Permeable Pavement Temperature Analysis

U.S. Geologic Survey

Six years of surface and subsurface temperature data has been collected on a permeable pavement research installation managed by the USGS in Madison, WI. While impressive pollutant reduction data has been well documented via peer-reviewed technical papers, temperature data has not yet been analyzed. This project should better characterize the thermal response of permeable interlocking concrete pavers, pervious concrete, and porous asphalt to freeze-thaw cycles during winter months and the associated implications for management of deicers in cold-weather climates. Information learned from similar studies since 2006 will be integrated into the analyses to provide a holistic sense of the current state-of-science by identifying patterns of behavior during winter months. Investigation of data at the Madison study location, as well as available data sets from previous studies, should identify the timing and duration of sub-surface temperatures compared to air temperatures and impacts of solar gain, surface color, and pavement types on snow melt patterns.

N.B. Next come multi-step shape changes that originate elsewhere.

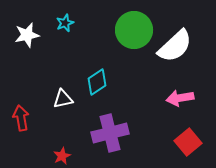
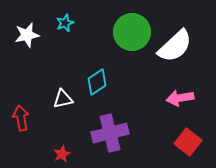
green circle: moved 2 px left, 2 px down
red square: rotated 12 degrees counterclockwise
red star: moved 2 px up
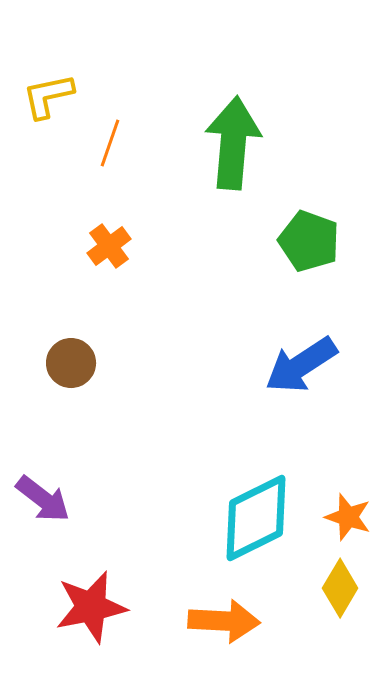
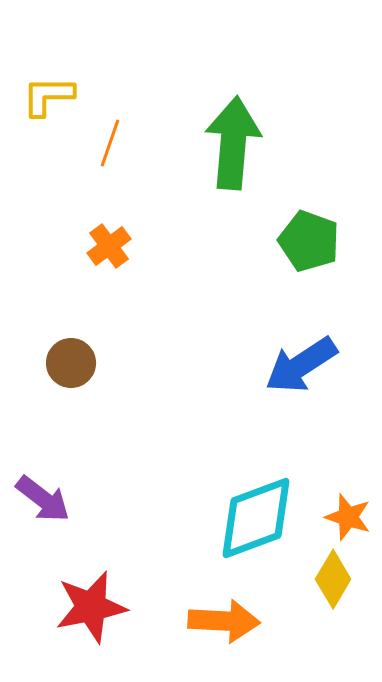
yellow L-shape: rotated 12 degrees clockwise
cyan diamond: rotated 6 degrees clockwise
yellow diamond: moved 7 px left, 9 px up
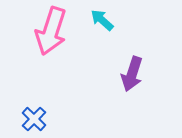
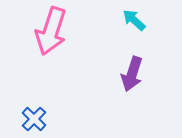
cyan arrow: moved 32 px right
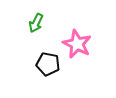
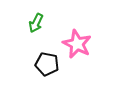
black pentagon: moved 1 px left
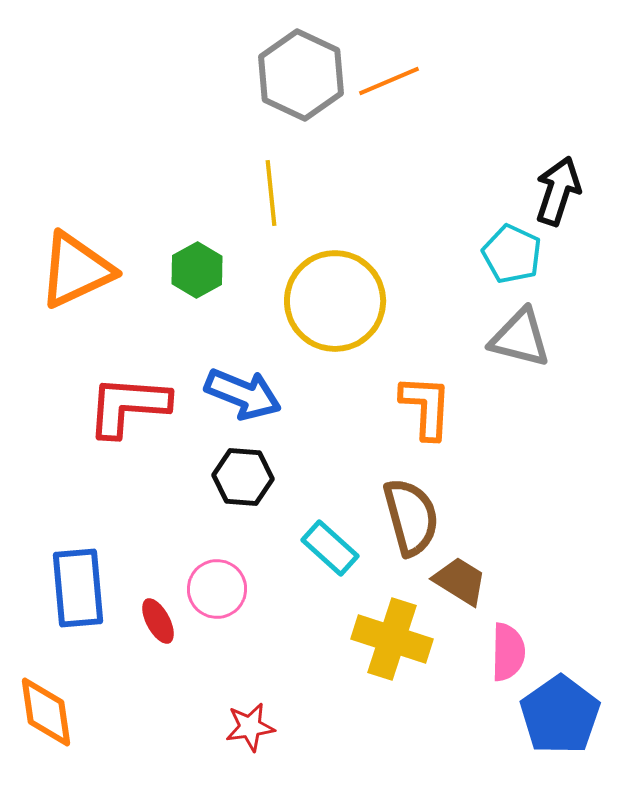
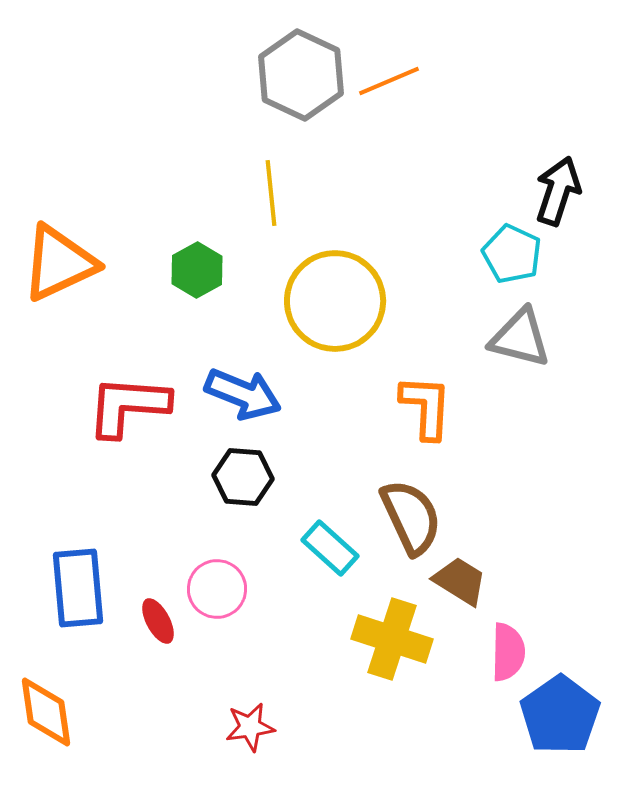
orange triangle: moved 17 px left, 7 px up
brown semicircle: rotated 10 degrees counterclockwise
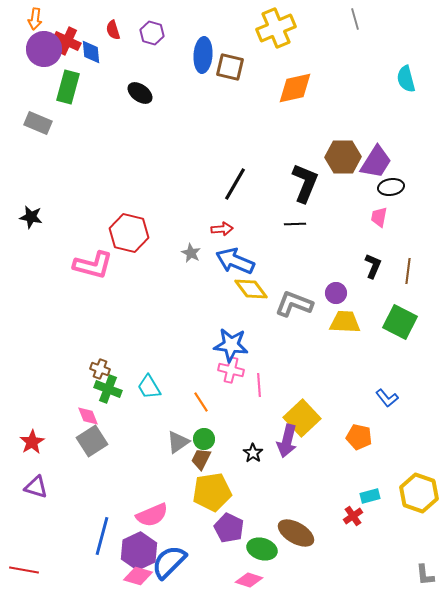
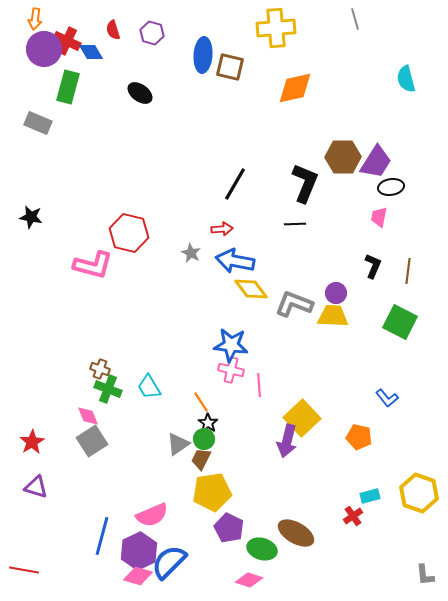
yellow cross at (276, 28): rotated 18 degrees clockwise
blue diamond at (91, 52): rotated 25 degrees counterclockwise
blue arrow at (235, 261): rotated 12 degrees counterclockwise
yellow trapezoid at (345, 322): moved 12 px left, 6 px up
gray triangle at (178, 442): moved 2 px down
black star at (253, 453): moved 45 px left, 30 px up
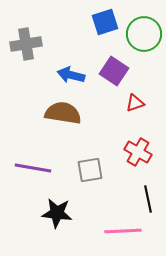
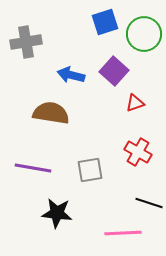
gray cross: moved 2 px up
purple square: rotated 8 degrees clockwise
brown semicircle: moved 12 px left
black line: moved 1 px right, 4 px down; rotated 60 degrees counterclockwise
pink line: moved 2 px down
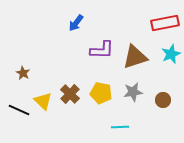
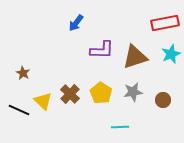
yellow pentagon: rotated 20 degrees clockwise
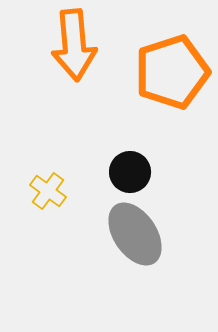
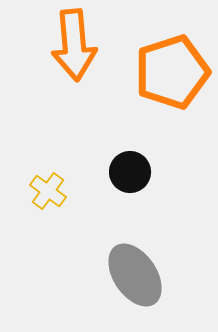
gray ellipse: moved 41 px down
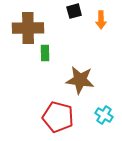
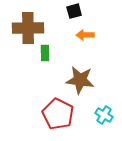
orange arrow: moved 16 px left, 15 px down; rotated 90 degrees clockwise
red pentagon: moved 3 px up; rotated 12 degrees clockwise
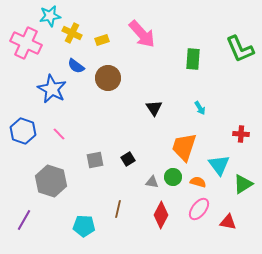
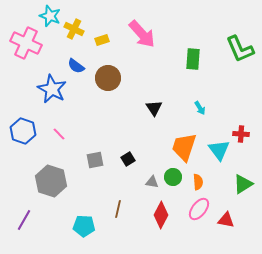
cyan star: rotated 30 degrees clockwise
yellow cross: moved 2 px right, 4 px up
cyan triangle: moved 15 px up
orange semicircle: rotated 70 degrees clockwise
red triangle: moved 2 px left, 2 px up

Compilation and review of the past several years of temperature data at the site has begun including removal of erroneous data and correcting data where appropriate. This is a significant task because each of the 4 permeable pavement tests plots monitored contains 27 individual sensors plus air and runoff temperature (83 total sensors). Temperature data was taken at 1-minute intervals. Data analysis begins in March then summarizing a draft manuscript in April with the expectation of delivering a draft report by the end of May. That should enable a published technical paper September 2021.